Cross-modal search pipeline

Best practices while working with multimodal embeddings

Implementing a production system that deals with multimodal data requires significant engineering effort and paying attention to design considerations. Some of the best practices that can help build a robust system are described below.

Start with a pretrained model for your specific domain

Multimodal embedding models are hard to design and require significant engineering and data science expertise. Fine-tuning a pretrained model is often more practical than training a multimodal model from scratch once you have shortlisted a model that fits the use case. While general models like CLIP work for a variety of use cases, in more involved problems, one may need to undertake task-specific fine-tuning. For example, fine-tuning for text-based search is very different from that needed for generating images from text.

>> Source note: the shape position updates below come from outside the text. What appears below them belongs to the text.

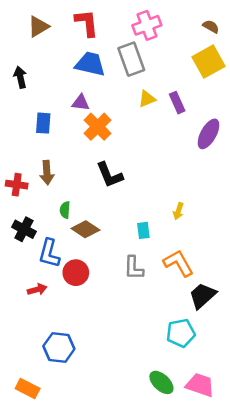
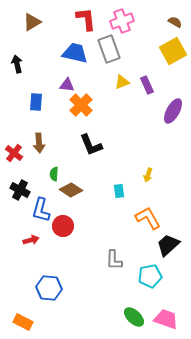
red L-shape: (87, 23) -> (86, 19), moved
red cross: (17, 185) -> (14, 153), turned 30
gray L-shape: (134, 268) -> (114, 260), moved

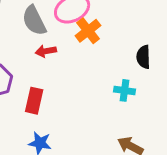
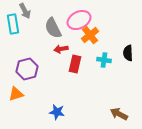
cyan cross: (124, 90) -> (104, 60), moved
red rectangle: (34, 101) -> (75, 64), moved

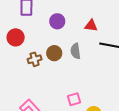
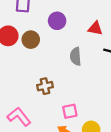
brown circle: (54, 53) -> (31, 40), moved
brown cross: (35, 59) -> (45, 86), moved

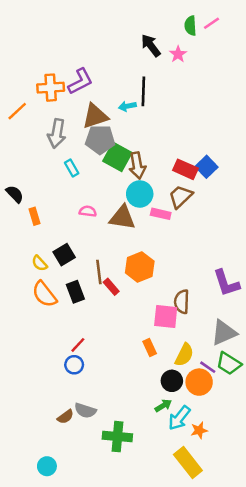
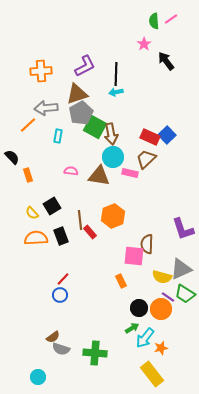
black arrow: (151, 46) -> (166, 61), moved
purple L-shape: (80, 81) -> (85, 66), moved
cyan arrow: (127, 106) -> (116, 92), moved
orange line: (17, 111) -> (28, 125), moved
gray arrow: (57, 133) -> (46, 108), turned 75
gray pentagon: (100, 140) -> (81, 113), turned -30
cyan rectangle: (72, 168) -> (58, 136), turned 40
orange semicircle: (44, 294) -> (36, 238), turned 125
yellow semicircle: (184, 355) -> (162, 277), moved, turned 78
gray semicircle: (85, 411) -> (61, 349), moved

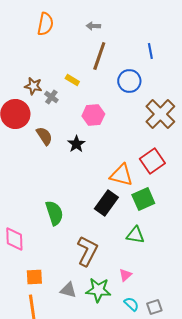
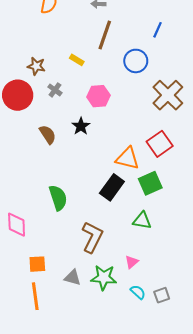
blue line: (150, 51) -> (158, 30), turned 35
gray cross: (51, 97) -> (55, 90), moved
brown semicircle: (44, 136) -> (48, 134), moved

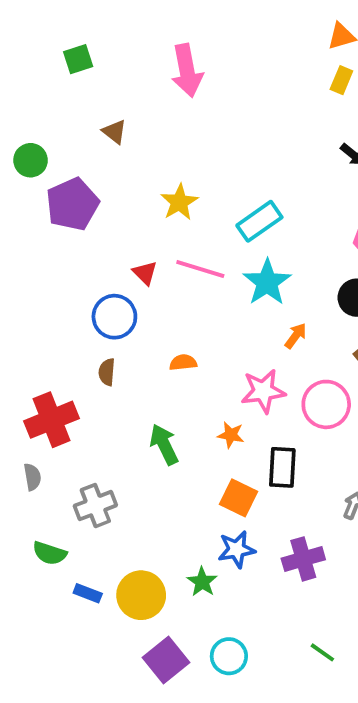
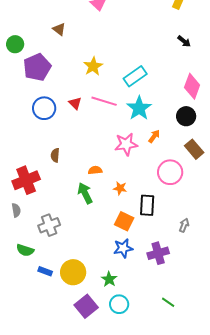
blue circle: (114, 317) -> (44, 108), moved
orange semicircle: (183, 362) -> (95, 170), moved
pink star: (263, 391) -> (126, 144), moved
green star: (202, 582) -> (109, 279), moved

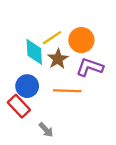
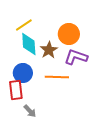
yellow line: (52, 38) -> (24, 25), moved
red rectangle: (19, 106) -> (16, 90), turned 36
gray arrow: (46, 130) -> (30, 111), moved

Evaluate across modalities

Before selecting a model, systematically evaluate the quality of the embeddings generated through the model. This evaluation must be conducted across modalities using a well-defined, use-case-specific test. Cross-modal retrieval metrics like recall@K can be used to evaluate the results on the test set.

Maintain metadata

Maintaining metadata about the model architecture and the lineage of various models used in the pipeline is important in AI/ML projects where a lot of experimentation and A/B testing happens. Information about the encoders used for various modalities must be captured, which helps you systematically evaluate various pipeline configurations and predictably switch across various configurations.

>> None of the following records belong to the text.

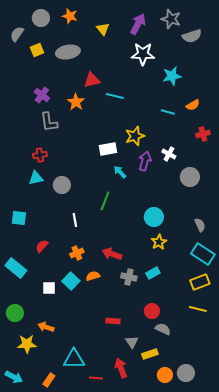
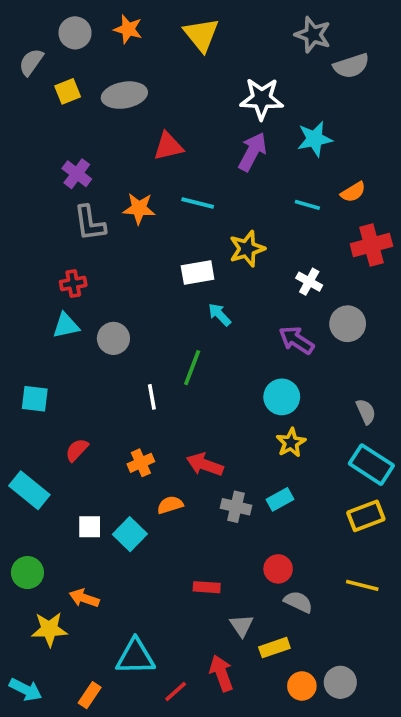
purple arrow: (138, 24) -> (252, 152), moved
yellow triangle: (103, 29) -> (201, 35), moved, size x1.5
cyan line: (115, 96) -> (198, 203), moved
orange star: (76, 102) -> (139, 208), moved, turned -30
red cross: (203, 134) -> (371, 245), size x1.5
purple arrow: (145, 161) -> (296, 340), moved, turned -72
white line: (75, 220) -> (152, 397), moved
cyan square: (71, 281) -> (130, 534), moved
yellow line: (198, 309) -> (362, 585), moved
red line: (96, 378) -> (176, 691), turned -48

Optimize chunking strategies for effective data retrieval

While dealing with large or heterogeneous assets, storing a single embedding for the entire asset may reduce retrieval quality, so teams often chunk content into smaller units and store those separately. For example, while dealing with a large document with images and text, one has to chunk the document into manageable blocks and store them separately. A side effect of this is the loss of context of the whole document because of fragmented storage: An image belonging to a document can end up in a different chunk and text in another chunk. This can be solved to an extent by using chunking strategies like overlapping or semantic chunking.

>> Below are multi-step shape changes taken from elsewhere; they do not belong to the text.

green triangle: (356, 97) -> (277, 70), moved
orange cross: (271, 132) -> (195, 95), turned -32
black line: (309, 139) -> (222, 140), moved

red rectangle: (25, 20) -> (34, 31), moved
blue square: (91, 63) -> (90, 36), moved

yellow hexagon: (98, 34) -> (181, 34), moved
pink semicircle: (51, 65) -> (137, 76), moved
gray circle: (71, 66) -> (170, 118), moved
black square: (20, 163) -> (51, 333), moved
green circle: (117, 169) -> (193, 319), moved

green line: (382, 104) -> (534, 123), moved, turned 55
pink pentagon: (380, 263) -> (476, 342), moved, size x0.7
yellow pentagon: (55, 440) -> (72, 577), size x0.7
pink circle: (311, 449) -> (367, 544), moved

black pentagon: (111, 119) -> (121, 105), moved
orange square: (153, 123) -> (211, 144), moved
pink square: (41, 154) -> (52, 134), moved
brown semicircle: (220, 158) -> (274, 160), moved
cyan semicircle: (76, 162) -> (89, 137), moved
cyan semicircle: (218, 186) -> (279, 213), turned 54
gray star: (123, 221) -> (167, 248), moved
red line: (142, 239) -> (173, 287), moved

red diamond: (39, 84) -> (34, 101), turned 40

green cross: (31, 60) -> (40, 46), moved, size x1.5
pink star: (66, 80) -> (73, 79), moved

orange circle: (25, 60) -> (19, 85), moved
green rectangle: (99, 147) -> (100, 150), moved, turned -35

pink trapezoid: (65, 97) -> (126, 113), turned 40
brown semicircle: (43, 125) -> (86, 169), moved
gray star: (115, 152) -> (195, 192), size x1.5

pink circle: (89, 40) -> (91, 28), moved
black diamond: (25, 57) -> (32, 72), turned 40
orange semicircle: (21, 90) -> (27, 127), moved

Profile the entire pipeline

ML pipelines involving multimodal data often take a long time to run, and this is true for both generation and retrieval workflows. Optimizing such pipelines for minimal latency is complex because several moving parts are involved. Profiling the complete pipeline to understand the latency bottlenecks is a good practice while implementing multimodal applications.

Last thoughts

Multimodal data is useful in several applications, like creative workflows, recommendation systems, content moderation, and even enterprise decision systems. While they offer rich information compared to single-modal data, dealing with them is inherently complex. Complexities related to ingestion, scalability, resource constraints, and a lack of good frameworks hinder progress when dealing with multimodal data. A unified framework like Daft that can natively work with multimodal data while abstracting away the complexities of infrastructure management can help make this journey easier.